Further scope of applicability of the present invention will become
apparent from the detailed description given hereinafter. However, it
should be understood that the detailed description and specific examples,
while indicating preferred embodiments of the invention, are given by way
of illustration only, since various changes and modifications within the
spirit and scope of the invention will become apparent to those skilled in
the art from this detailed description.
BRIEF DESCRIPTION OF THE DRAWINGS
The present invention will become more fully understood from the detailed
description given hereinbelow and the accompanying drawings which are
given by way of illustration only, and thus, are not limitative of the
present invention and wherein:
FIG. 1 illustrates a longitudinal, partial sectional view of a preferred
embodiment of the indexing rotary actuator of the present invention taken
along lines 1--1 of FIG. 2;
FIG. 2 is a cross-sectional view of the indexing rotary actuator taken
along lines 2--2 of FIG. 1;
FIG. 3 is a cross-sectional view of the indexing rotary actuator of the
FIG. 1 embodiment of the present invention wherein the pistons are located
within the main piston chamber at a reference position prior to indexing;
FIG. 4 is a cross-sectional view of the indexing rotary actuator of the
FIG. 1 embodiment of the present invention wherein the pistons are rotated
within the main piston chamber after an indexing operation;
FIG. 5a illustrates a first side view of a piston mounting ring of the
indexing rotary actuator;
FIG. 5b illustrates a second side view of a piston mounting ring of the
indexing rotary actuator;
FIG. 5c is a view of a first face of the piston mounting ring of FIG. 5a;
FIG. 5d is a view of a second face of the piston mounting ring of FIG. 5a;
FIG. 6a is a front view of a clutch piston of the indexing rotary actuator
of the present invention;
FIG. 6b is a plane view of the first face of the clutch piston of FIG. 6a;
FIG. 6c is a cross-sectional view of the clutch piston of FIG. 6a;
FIG. 6d is a rear view of a clutch piston of the indexing rotary actuator
of the present invention;
FIG. 7a is a view of a main piston of the indexing rotary actuator; and
FIG. 7b is a partial sectional view taken along lines 7b--7b of FIG. 7a.

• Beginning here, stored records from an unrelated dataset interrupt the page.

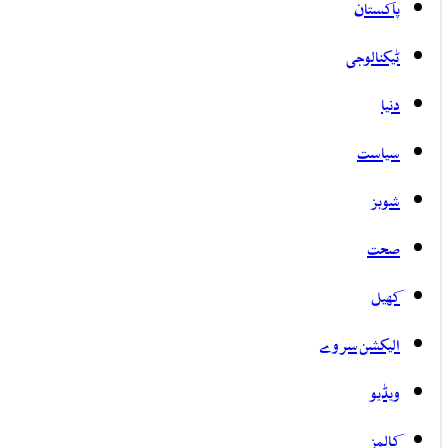
پاکستان
ٹیکنالوجی
دنیا
سیاست
شوبز
صحت
کھیل
الیکشن سروے
ویڈیو
کالمز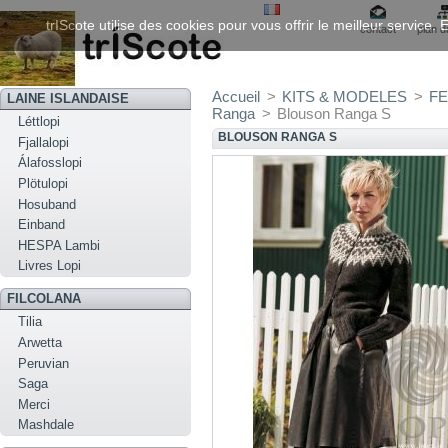
trIScote utilise des cookies pour vous offrir le meilleur service
contact
plan d
Accueil
>
KITS & MODELES
>
FE
LAINE ISLANDAISE
Ranga
>
Blouson Ranga S
Léttlopi
BLOUSON RANGA S
Fjallalopi
Álafosslopi
Plötulopi
Hosuband
Einband
HESPA Lambi
Livres Lopi
FILCOLANA
Tilia
Arwetta
Peruvian
Saga
Merci
Mashdale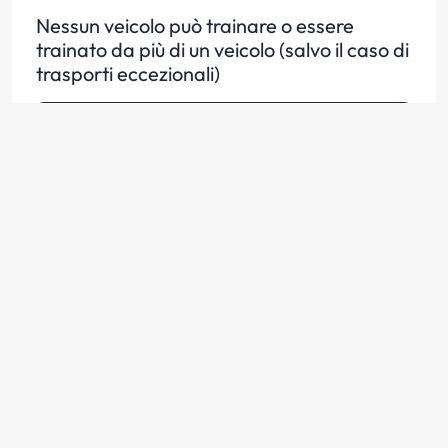
Nessun veicolo può trainare o essere
trainato da più di un veicolo (salvo il caso di
trasporti eccezionali)
Scopri la risposta
Un autoveicolo può trainare un veicolo che
non sia un rimorchio se questo non può più
circolare per avaria o per mancanza di
organi essenziali
Scopri la risposta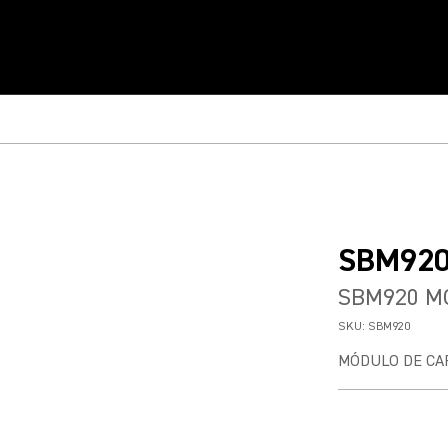
SBM92
SBM920 M
SKU:
SBM920
MÓDULO DE CA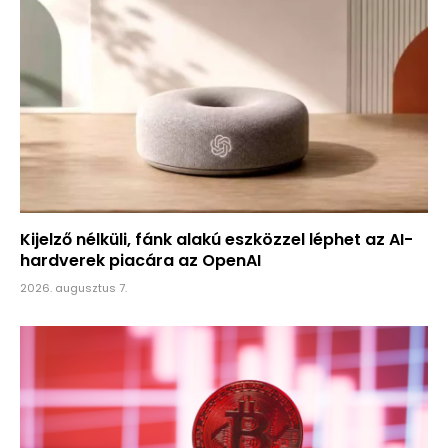
Kijelző nélküli, fánk alakú eszközzel léphet az AI-
hardverek piacára az OpenAI
2026. augusztus 7.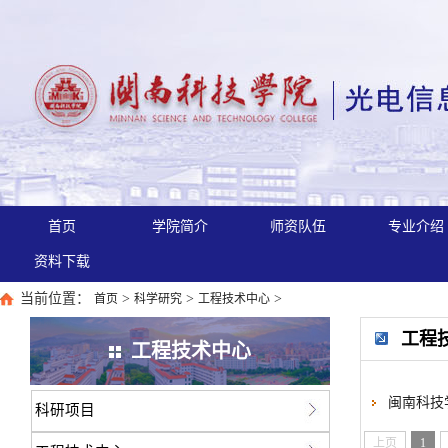
首页
学院简介
师资队伍
专业介绍
资料下载
当前位置：
>
>
>
首页
科学研究
工程技术中心
工程
工程技术中心
闽南科技
科研项目
上页
1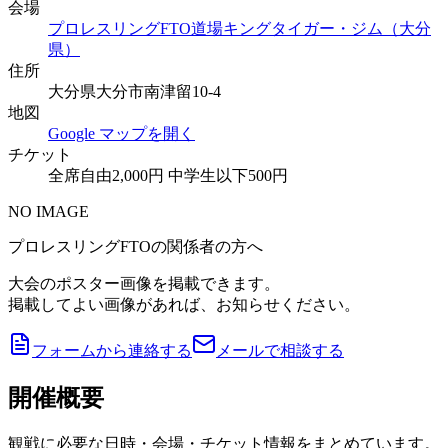
会場
プロレスリングFTO道場キングタイガー・ジム（大分
県）
住所
大分県大分市南津留10-4
地図
Google マップを開く
チケット
全席自由2,000円 中学生以下500円
NO IMAGE
プロレスリングFTOの関係者の方へ
大会のポスター画像を掲載できます。
掲載してよい画像があれば、お知らせください。
フォームから連絡する
メールで相談する
開催概要
観戦に必要な日時・会場・チケット情報をまとめています。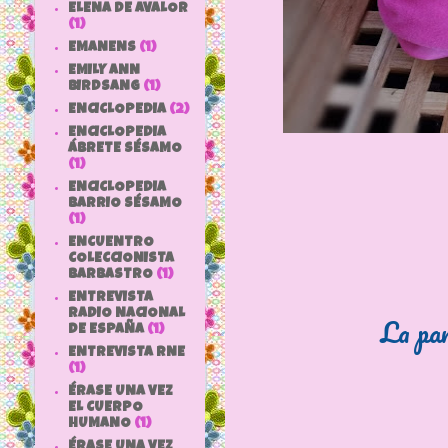
ELENA DE AVALOR
(1)
EMANENS
(1)
EMILY ANN
BIRDSANG
(1)
ENCICLOPEDIA
(2)
ENCICLOPEDIA
ÁBRETE SÉSAMO
(1)
ENCICLOPEDIA
BARRIO SÉSAMO
(1)
ENCUENTRO
COLECCIONISTA
BARBASTRO
(1)
ENTREVISTA
RADIO NACIONAL
La pa
DE ESPAÑA
(1)
ENTREVISTA RNE
(1)
ÉRASE UNA VEZ
EL CUERPO
HUMANO
(1)
ÉRASE UNA VEZ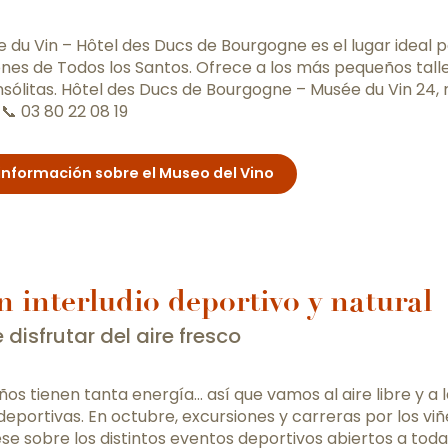
e du Vin – Hôtel des Ducs de Bourgogne es el lugar ideal p
nes de Todos los Santos. Ofrece a los más pequeños tall
 insólitas. Hôtel des Ducs de Bourgogne – Musée du Vin 24, 
📞 03 80 22 08 19
información sobre el Museo del Vino
n interludio deportivo y natural
 disfrutar del aire fresco
ños tienen tanta energía… así que vamos al aire libre y a 
 deportivas. En octubre, excursiones y carreras por los viñ
se sobre los distintos eventos deportivos abiertos a toda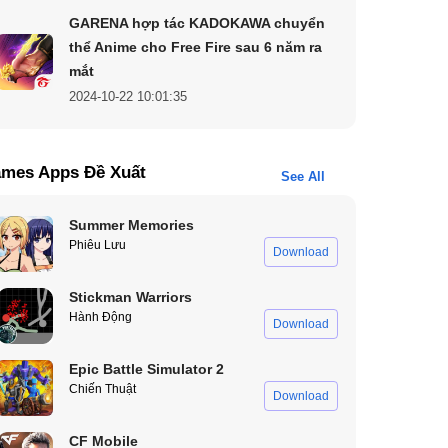
GARENA hợp tác KADOKAWA chuyển
thể Anime cho Free Fire sau 6 năm ra
mắt
2024-10-22 10:01:35
mes Apps Đề Xuất
See All
Summer Memories
Phiêu Lưu
Download
Stickman Warriors
Hành Động
Download
Epic Battle Simulator 2
Chiến Thuật
Download
CF Mobile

DETAILED DESCRIPTION OF PREFERRED EMBODIMENTS
FIGS. 1 and 2 generally illustrate a preferred embodiment of the rotary
actuator of the present invention. As illustrated in FIG. 1, the circular
actuator housing comprises identical symmetric indexer body halves 10L and
10R mated together via machine screws 11 and nuts 45. Dowels 37,
illustrated as disposed within an outer circumference of the indexer body
half 10L, provide further stability along the outer housing of the rotary
actuator. Shaft 12 is rotatable along the central axis of the circular
actuator housing as supported by bearings 13. External retaining rings 17
mounted within groove 49 of shaft 12 locate the inner race of bearings 13.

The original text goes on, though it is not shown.